0.1.2 — Diffusers — releases.sh

These are the release notes of the 🧨 Diffusers library

Introducing Hugging Face's new library for diffusion models.

Diffusion models proved themselves very effective in artificial synthesis, even beating GANs for images. Because of that, they gained traction in the machine learning community and play an important role for systems like DALL-E 2 or Imagen to generate photorealistic images when prompted on text.

While the most prolific successes of diffusion models have been in the computer vision community, these models have also achieved remarkable results in other domains, such as:

and more.

Goals

The goals of diffusers are:

to centralize the research of diffusion models from independent repositories to a clear and maintained project,
to reproduce high impact machine learning systems such as DALLE and Imagen in a manner that is accessible for the public, and
to create an easy to use API that enables one to train their own models or re-use checkpoints from other repositories for inference.

Release overview

Quickstart:

For a light walk-through of the library, please have a look at the Official 🧨 Diffusers Notebook.
To directly jump into training a diffusion model yourself, please have a look at the Training Diffusers Notebook

Diffusers aims to be a modular toolbox for diffusion techniques, with a focus the following categories:

:bullettrain_side: Inference pipelines

Inference pipelines are a collection of end-to-end diffusion systems that can be used out-of-the-box. The goal is for them to stick as close as possible to their original implementation, and they can include components of other libraries (such as text encoders).

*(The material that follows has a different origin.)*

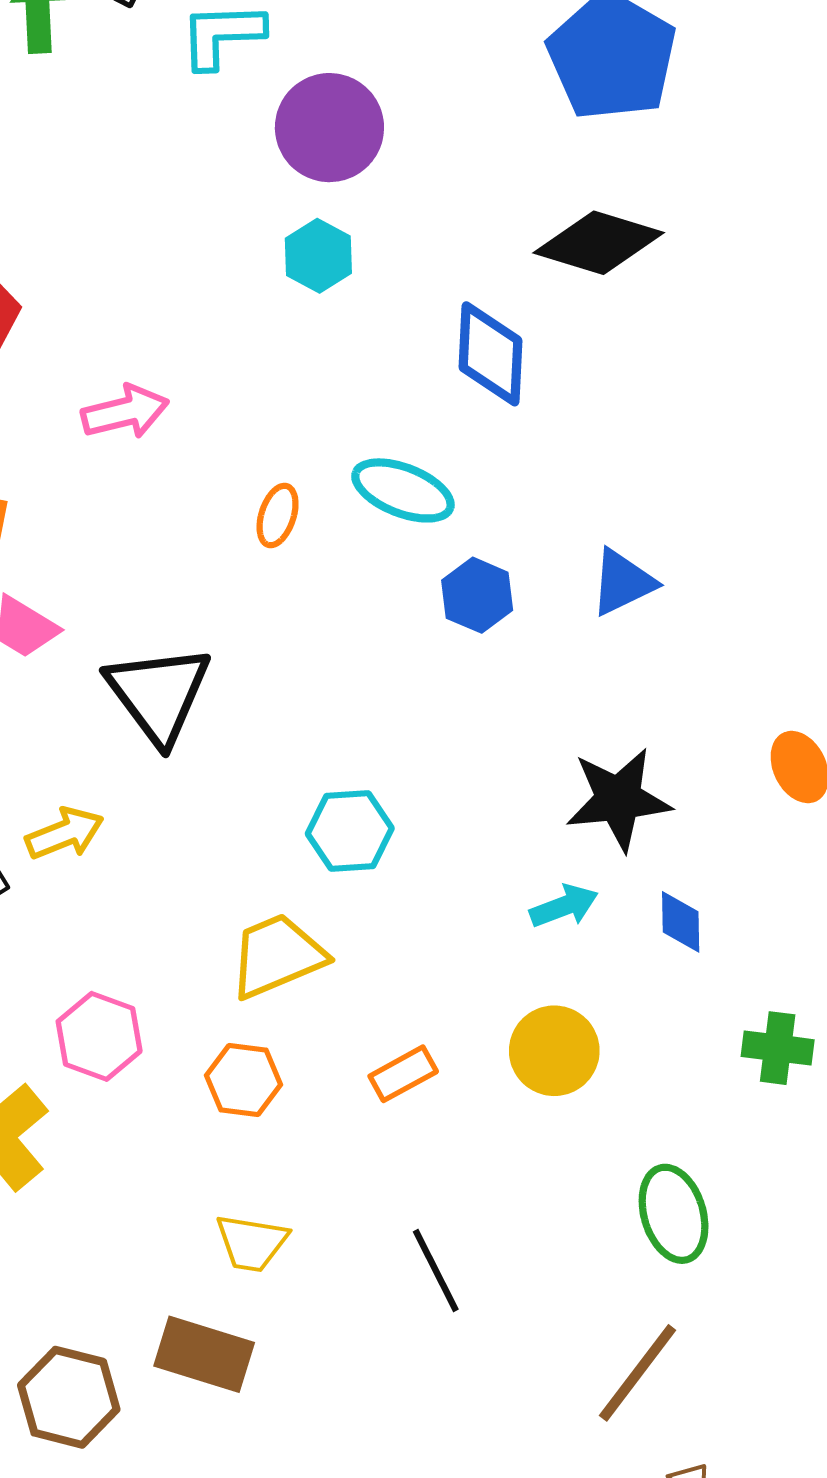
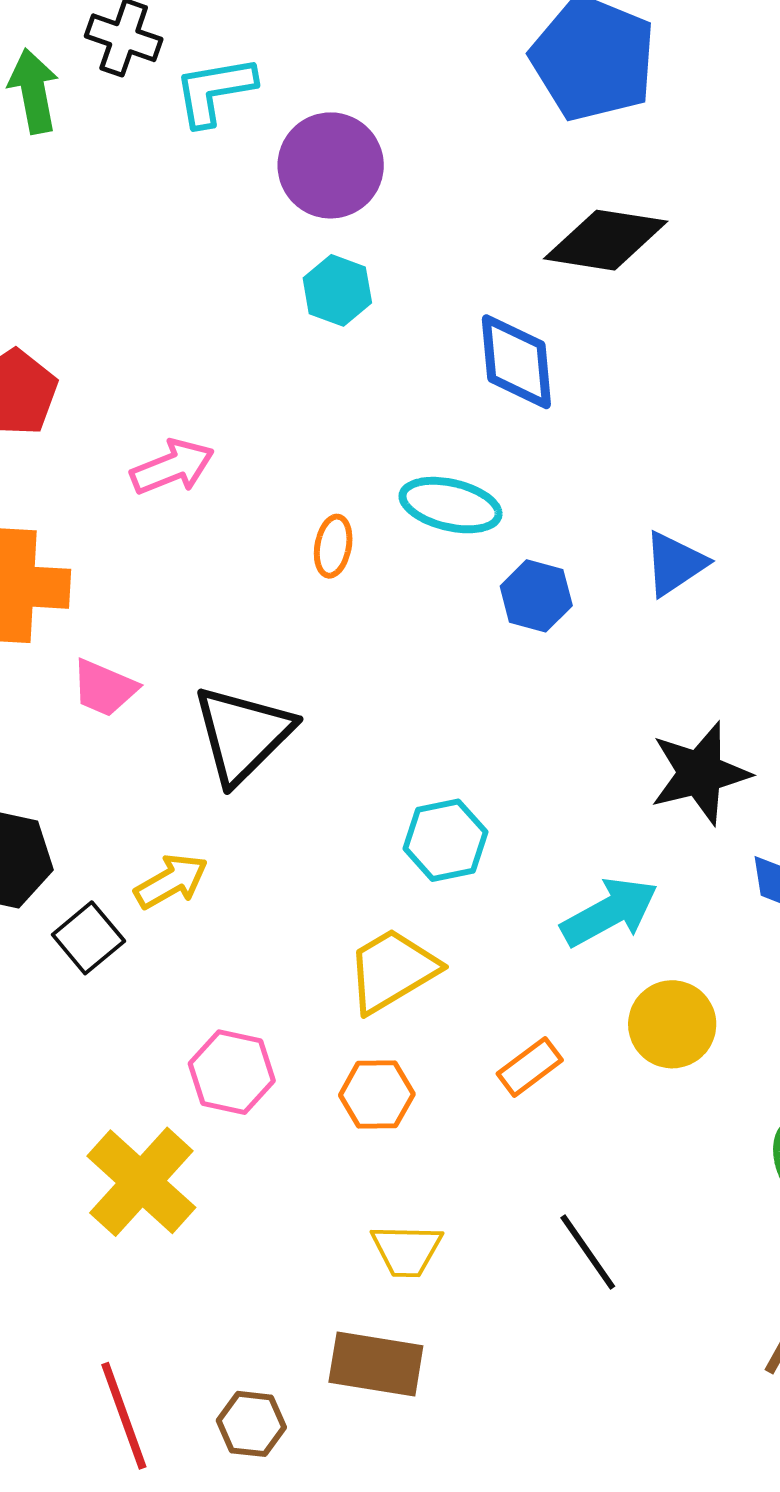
black triangle: (159, 694) -> (243, 734), turned 30
cyan arrow: (564, 906) -> (610, 912), moved, size x1.5
brown hexagon: (69, 1397) -> (251, 1424), size x0.7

The original release contains the following pipelines:

DDPM for unconditional image generation with discrete scheduling in pipeline_ddpm.
DDIM for unconditional image generation with discrete scheduling in pipeline_ddim.
PNDM for unconditional image generation with discrete scheduling in pipeline_pndm.
Stochastic Differential Equations for unconditional image generation with continuous scheduling in score_sde_ve
Latent diffusion for text to image generation / conditional image generation in pipeline_latent_diffusion as well as for unconditional image generation in latent_diffusion_uncond

We are currently working on enabling other pipelines for different modalities. The following pipelines are expected to land in a subsequent release:

BDDMPipeline for spectrogram-to-sound vocoding
GLIDEPipeline to support OpenAI's GLIDE model
Grad-TTS for text to audio generation / conditional audio generation
A reinforcement learning pipeline (happening in https://github.com/huggingface/diffusers/pull/105)

:alarm_clock: Schedulers

Schedulers are the algorithms to use diffusion models in inference as well as for training. They include the noise schedules and define algorithm-specific diffusion steps.
Schedulers can be used interchangable between diffusion models in inference to find the preferred tradef-off between speed and generation quality.
Schedulers are available in numpy, but can easily be transformed into PyTorch.

The goal is for each scheduler to provide one or more step() functions that should be called iteratively to unroll the diffusion loop during the forward pass. They are framework agnostic, but offer conversion methods which should allow easy conversion to PyTorch utilities.

The initial release contains the following schedulers:

DDIM, from the Denoising Diffusion Implicit Models paper.
DDPM, from the Denoising Diffusion Probabilistic Models paper.
PNDM, from the Pseudo Numerical Methods for Diffusion Models on Manifolds paper
SDE_VE, from the Score-Based Generative Modeling through Stochastic Differential Equations paper.

:factory: Models

Models are hosted in the src/diffusers/models folder.

For the initial release, you'll get to see a few building blocks, as well as some resulting models:

UNet2DModel can be seen as a version of the recent UNet architectures as shown in recent papers. It can be seen as the unconditional version of the UNet model, in opposition to the conditional version that follows below.
UNet2DConditionModel is similar to the UNet2DModel, but is conditional: it uses the cross-attention mechanism in order to have skip connections in its downsample and upsample layers. These cross-attentions can be fed by other models. An example of a pipeline using a conditional UNet model is the latent diffusion pipeline.
AutoencoderKL and VQModel are still experimental models that are prone to breaking changes in the near future. However, they can already be used as part of the Latent Diffusion pipelines.

:page_with_curl: Training example

The first release contains a dataset-agnostic unconditional example and a training notebook:

The train_unconditional.py example, which trains a DDPM UNet model on a dataset of your choice.
More examples can be found under the Hugging Face Diffusers Notebooks

Credits

This library concretizes previous work by many different authors and would not have been possible without their great research and implementations. We'd like to thank, in particular, the following implementations which have helped us in our development and without which the API could not have been as polished today:

@CompVis' latent diffusion models library, available here
@hojonathanho original DDPM implementation, available here as well as the extremely useful translation into PyTorch by @pesser, available here
@ermongroup's DDIM implementation, available here.
@yang-song's Score-VE and Score-VP implementations, available here

We also want to thank @heejkoo for the very helpful overview of papers, code and resources on diffusion models, available here.